The fire broke out around 11:00 a.m. on the morning of 19 September 1989 in a number of locations far apart from each other. The eruption of the fire in multiple locations led many to suspect that the fire was a result of arson, although such suspicions were never confirmed. Initially the fire spread west towards the Denia neighbourhood of Haifa and the University of Haifa. Later, when the wind direction changed at night time, the fire moved southwest towards the "Little Switzerland" area (so called for its resemblance to the landscapes of Switzerland) in the Carmel National Park, Kibbutz Beit Oren and the Damun prison facility, completely destroying nearby breeding and reacclimation centers. In the evening of September 20 the fire's intensity finally decreased significantly and was gradually extinguished, the fire finally put out on September 22.

142 firefighters of the Israel Fire and Rescue Services took part in the event using 64 fire trucks. They were assisted by 250 IDF soldiers, agricultural aircraft, volunteers of the Jewish National Fund and the Israel Nature and Parks Authority, as well as police, Municipality of Haifa and MDA forces. Most of the extinguishing operations focused on stabilizing the fire and preventing it from spreading further.

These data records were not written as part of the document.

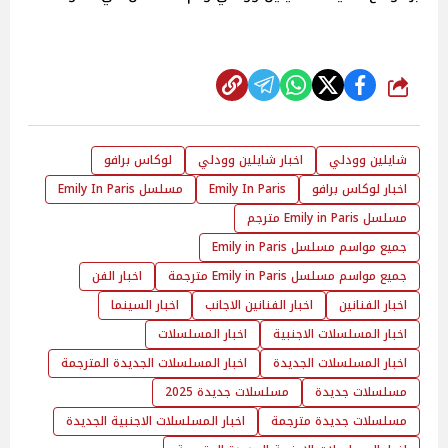
شارك
شايلين وودلي
اخبار شايلين وودلي
لوكاس برافو
اخبار لوكاس برافو
Emily In Paris
مسلسل Emily In Paris
مسلسل Emily in Paris مترجم
جميع مواسم مسلسل Emily in Paris
جميع مواسم مسلسل Emily in Paris مترجمة
اخبار الفن
اخبار الفنانين
اخبار الفنانين الاجانب
اخبار السينما
اخبار المسلسلات الاجنبية
اخبار المسلسلات
اخبار المسلسلات الجديدة
اخبار المسلسلات الجديدة المترجمة
مسلسلات جديدة
مسلسلات جديدة 2025
مسلسلات جديدة مترجمة
اخبار المسلسلات الاجنبية الجديدة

==Environmental and property damage==
Six firefighters and several volunteers were injured in the fire, although the main damage was caused to the ecosystem. About 3200 dunam (790 acres) were of natural forest areas, which caused considerable damage to the flora and wild life. The fire killed a significant portion of the animals who used to live in the region. A herd of roe deer perished completely in the flames as did 18 wild goats. In addition, some reptiles such as turtles failed to escape the fire.